Many of our partners use drones to help them access sites and obtain data that would otherwise be difficult to get. When improving landscapes, a bird's eye view can be very handy.
Verterra Ecological Engineering uses drones mounted with LiDAR lasers that scan the landscape and ensure plans to remediate the worst affected areas are effective and efficient.
Another partner, Greening Australia, is trialling the use of drones to control weeds and disperse native seeds over large areas. It's comparing how effective this is with the results from manual efforts to identify areas that are better served by drones, and vice versa.
LiDAR-equipped drones feed information back about the surrounding landscape. Credit (and top image): Verterra Ecological Engineering
4. Reducing pesticide use with UV fluorescent dye
Sometimes it takes a striking visual to understand the ecological impact of our actions. That's why our partner, Farmacist, has been using UV fluorescent dye to demonstrate pesticide application methods at their trial paddocks.
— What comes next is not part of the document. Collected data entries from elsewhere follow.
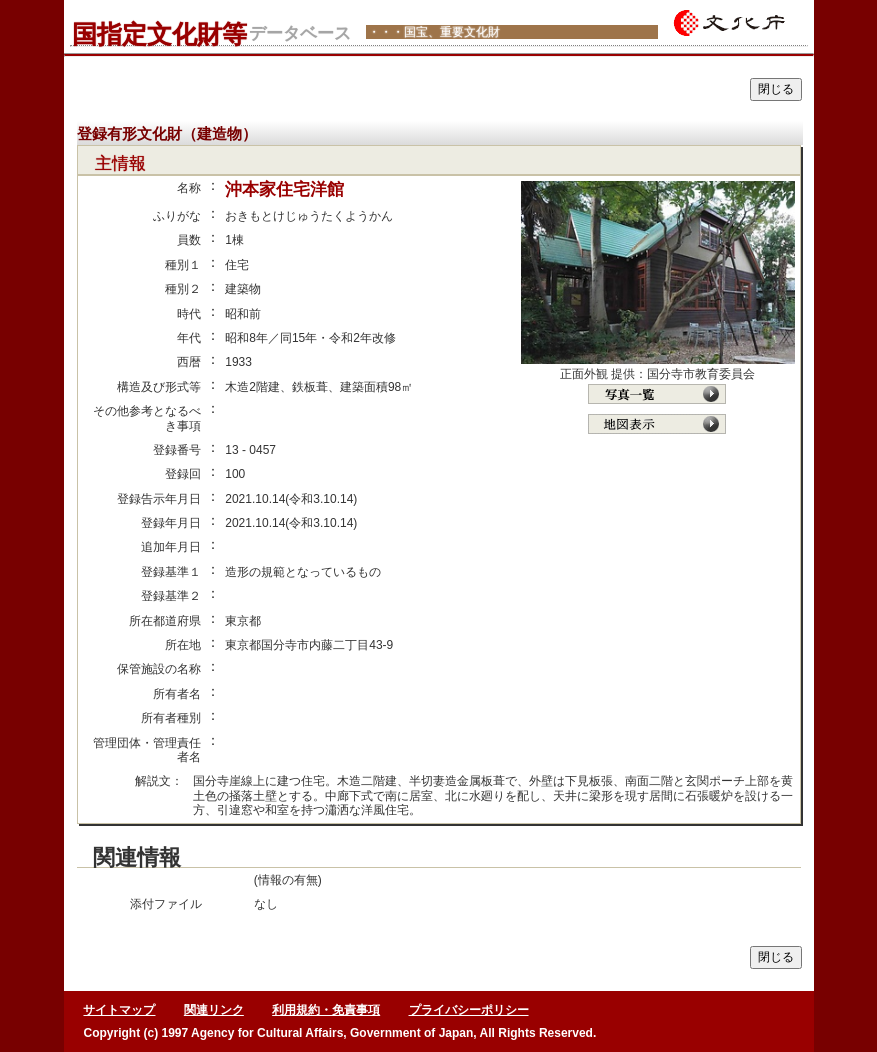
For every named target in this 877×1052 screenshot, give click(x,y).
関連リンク (214, 1010)
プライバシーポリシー (469, 1010)
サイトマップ (119, 1010)
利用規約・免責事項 (326, 1010)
The UV dye is mixed with water and applied through various nozzles on a spray boom to demonstrate the coverage and penetration of pesticides. Understanding coverage is critical because it allows landholders to confidently reduce their pesticide use without compromising on the results. And lower pesticide use means less will make its way to the Reef.
The UV dye demonstrations also show how far pesticides can drift in poor spraying conditions or with inappropriate equipment. With this knowledge, landholders can take action to reduce the risk of spray drift so pesticides stay in the paddock.
UV fluorescent dye applied on sugarcane to showcase droplet coverage from different nozzle configurations. Credit: Farmacist
5. Developing software for precision agriculture
The Australian banana industry operates predominantly on the tropical east coast with approximately 13,000 hectares under plantation producing more than 370,000 tonnes of bananas per annum. For banana growers, one of the most significant challenges to achieving precision agriculture is the difficulty in successfully identifying the spatial locations of banana yield variability within plantations. Yield map datasets will form the foundation for implementation of precision agriculture solutions in bananas.
We have teamed up with Farmacist to develop prototype bagging units with GPS and RFID scanning capability, electronic scales, and new weight station software. RFID tags are deployed across paddocks during banana bagging operations. These bunches, once harvested, come through the packing shed where they are weighed. Weights are recorded in the software and assigned to the RFID tag which has the locational data of the bunch. Yield maps are generated once bunches in the paddock have been harvested. Yield maps are available to banana growers on Farmacist’s new grower web interface. This interface also allows growers to monitor the location of their bagging machines in the field, track the number of deployed tags, and interrogate their yield maps.